--- About this task ---
What you return should match the data below exactly, with no pictures in it.

Extracted page text data:
---*---
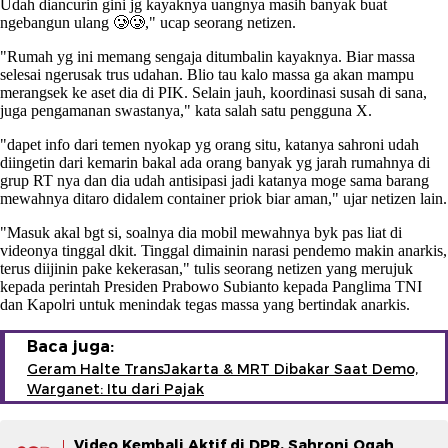
Udah diancurin gini jg kayaknya uangnya masih banyak buat
ngebangun ulang 🥲🥲," ucap seorang netizen.
"Rumah yg ini memang sengaja ditumbalin kayaknya. Biar massa
selesai ngerusak trus udahan. Blio tau kalo massa ga akan mampu
merangsek ke aset dia di PIK. Selain jauh, koordinasi susah di sana,
juga pengamanan swastanya," kata salah satu pengguna X.
"dapet info dari temen nyokap yg orang situ, katanya sahroni udah
diingetin dari kemarin bakal ada orang banyak yg jarah rumahnya di
grup RT nya dan dia udah antisipasi jadi katanya moge sama barang
mewahnya ditaro didalem container priok biar aman," ujar netizen lain.
"Masuk akal bgt si, soalnya dia mobil mewahnya byk pas liat di
videonya tinggal dkit. Tinggal dimainin narasi pendemo makin anarkis,
terus diijinin pake kekerasan," tulis seorang netizen yang merujuk
kepada perintah Presiden Prabowo Subianto kepada Panglima TNI
dan Kapolri untuk menindak tegas massa yang bertindak anarkis.
Baca juga:
Geram Halte TransJakarta & MRT Dibakar Saat Demo,
Warganet: Itu dari Pajak
Video Kembali Aktif di DPR, Sahroni Ogah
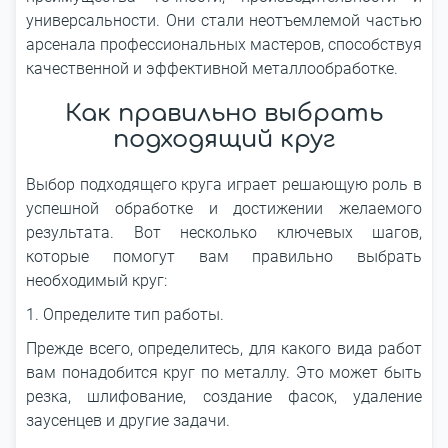
универсальности. Они стали неотъемлемой частью
арсенала профессиональных мастеров, способствуя
качественной и эффективной металлообработке.
Как правильно выбрать
подходящий круг
Выбор подходящего круга играет решающую роль в
успешной обработке и достижении желаемого
результата. Вот несколько ключевых шагов,
которые помогут вам правильно выбрать
необходимый круг:
1. Определите тип работы.
Прежде всего, определитесь, для какого вида работ
вам понадобится круг по металлу. Это может быть
резка, шлифование, создание фасок, удаление
заусенцев и другие задачи.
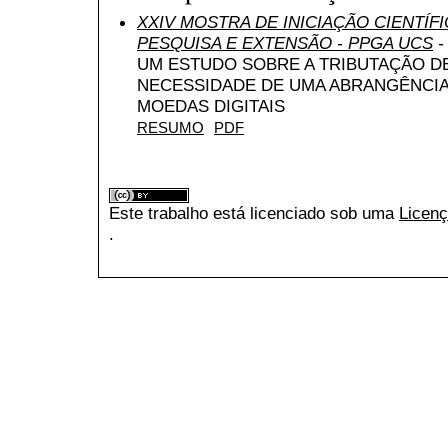
XXIV MOSTRA DE INICIAÇÃO CIENTÍF
PESQUISA E EXTENSÃO - PPGA UCS
-
UM ESTUDO SOBRE A TRIBUTAÇÃO D
NECESSIDADE DE UMA ABRANGÊNCIA
MOEDAS DIGITAIS
RESUMO
PDF
Este trabalho está licenciado sob uma
Licenç
.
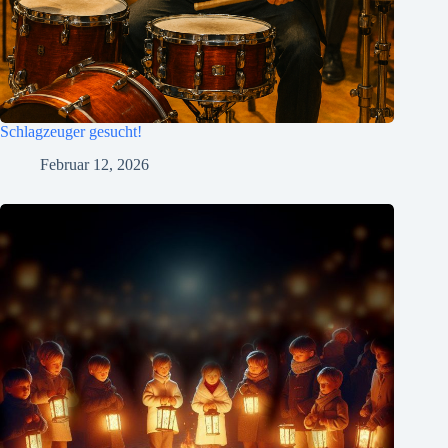
Schlagzeuger gesucht!
Februar 12, 2026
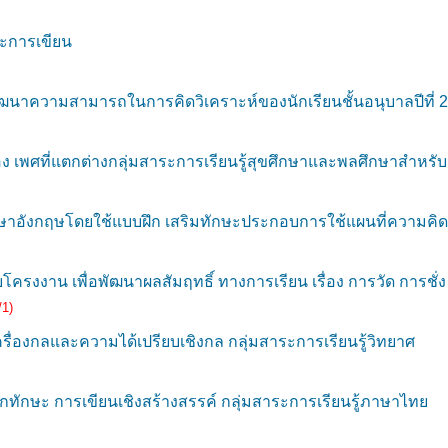
ะการเขียน
ฒนาความสามารถในการคิดวิเคราะห์ของนักเรียนชั้นอนุบาลปีที่ 2
 เพศที่แตกต่างกลุ่มสาระการเรียนรู้สุขศึกษาและพลศึกษาสำหรั
อังกฤษโดยใช้แบบฝึก เสริมทักษะประกอบการใช้แผนที่ความคิด
งาน เพื่อพัฒนาผลสัมฤทธิ์ ทางการเรียน เรื่อง การวัด การชั่ง
/1)
รื่องกลและความได้เปรียบเชิงกล กลุ่มสาระการเรียนรู้วิทยาศ
กทักษะ การเขียนเชิงสร้างสรรค์ กลุ่มสาระการเรียนรู้ภาษาไทย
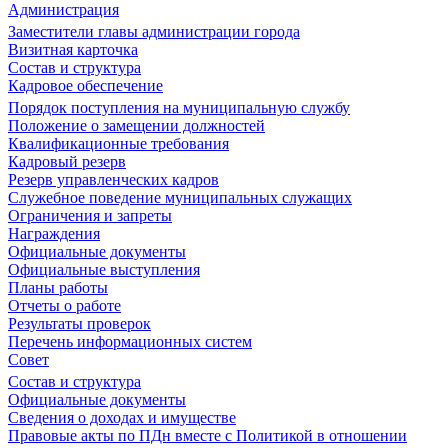
Администрация
Заместители главы администрации города
Визитная карточка
Состав и структура
Кадровое обеспечение
Порядок поступления на муниципальную службу
Положение о замещении должностей
Квалификационные требования
Кадровый резерв
Резерв управленческих кадров
Служебное поведение муниципальных служащих
Ограничения и запреты
Награждения
Официальные документы
Официальные выступления
Планы работы
Отчеты о работе
Результаты проверок
Перечень информационных систем
Совет
Состав и структура
Официальные документы
Сведения о доходах и имуществе
Правовые акты по ПДн вместе с Политикой в отношении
---*---
--- Answer to this task ---
Udah diancurin gini jg kayaknya uangnya masih banyak buat
ngebangun ulang 🥲🥲," ucap seorang netizen.
"Rumah yg ini memang sengaja ditumbalin kayaknya. Biar massa
selesai ngerusak trus udahan. Blio tau kalo massa ga akan mampu
merangsek ke aset dia di PIK. Selain jauh, koordinasi susah di sana,
juga pengamanan swastanya," kata salah satu pengguna X.
"dapet info dari temen nyokap yg orang situ, katanya sahroni udah
diingetin dari kemarin bakal ada orang banyak yg jarah rumahnya di
grup RT nya dan dia udah antisipasi jadi katanya moge sama barang
mewahnya ditaro didalem container priok biar aman," ujar netizen lain.
"Masuk akal bgt si, soalnya dia mobil mewahnya byk pas liat di
videonya tinggal dkit. Tinggal dimainin narasi pendemo makin anarkis,
terus diijinin pake kekerasan," tulis seorang netizen yang merujuk
kepada perintah Presiden Prabowo Subianto kepada Panglima TNI
dan Kapolri untuk menindak tegas massa yang bertindak anarkis.
Baca juga:
Geram Halte TransJakarta & MRT Dibakar Saat Demo,
Warganet: Itu dari Pajak
Video Kembali Aktif di DPR, Sahroni Ogah
универсальности. Они стали неотъемлемой частью
арсенала профессиональных мастеров, способствуя
качественной и эффективной металлообработке.
Как правильно выбрать
подходящий круг
Выбор подходящего круга играет решающую роль в
успешной обработке и достижении желаемого
результата. Вот несколько ключевых шагов,
которые помогут вам правильно выбрать
необходимый круг:
1. Определите тип работы.
Прежде всего, определитесь, для какого вида работ
вам понадобится круг по металлу. Это может быть
резка, шлифование, создание фасок, удаление
заусенцев и другие задачи.
XXIV MOSTRA DE INICIAÇÃO CIENTÍF
PESQUISA E EXTENSÃO - PPGA UCS
-
UM ESTUDO SOBRE A TRIBUTAÇÃO D
NECESSIDADE DE UMA ABRANGÊNCIA
MOEDAS DIGITAIS
RESUMO
PDF
Este trabalho está licenciado sob uma
Licenç
.
Schlagzeuger gesucht!
Februar 12, 2026
ะการเขียน
ฒนาความสามารถในการคิดวิเคราะห์ของนักเรียนชั้นอนุบาลปีที่ 2
 เพศที่แตกต่างกลุ่มสาระการเรียนรู้สุขศึกษาและพลศึกษาสำหรั
อังกฤษโดยใช้แบบฝึก เสริมทักษะประกอบการใช้แผนที่ความคิด
งาน เพื่อพัฒนาผลสัมฤทธิ์ ทางการเรียน เรื่อง การวัด การชั่ง
/1)
รื่องกลและความได้เปรียบเชิงกล กลุ่มสาระการเรียนรู้วิทยาศ
กทักษะ การเขียนเชิงสร้างสรรค์ กลุ่มสาระการเรียนรู้ภาษาไทย
Администрация
Заместители главы администрации города
Визитная карточка
Состав и структура
Кадровое обеспечение
Порядок поступления на муниципальную службу
Положение о замещении должностей
Квалификационные требования
Кадровый резерв
Резерв управленческих кадров
Служебное поведение муниципальных служащих
Ограничения и запреты
Награждения
Официальные документы
Официальные выступления
Планы работы
Отчеты о работе
Результаты проверок
Перечень информационных систем
Совет
Состав и структура
Официальные документы
Сведения о доходах и имуществе
Правовые акты по ПДн вместе с Политикой в отношении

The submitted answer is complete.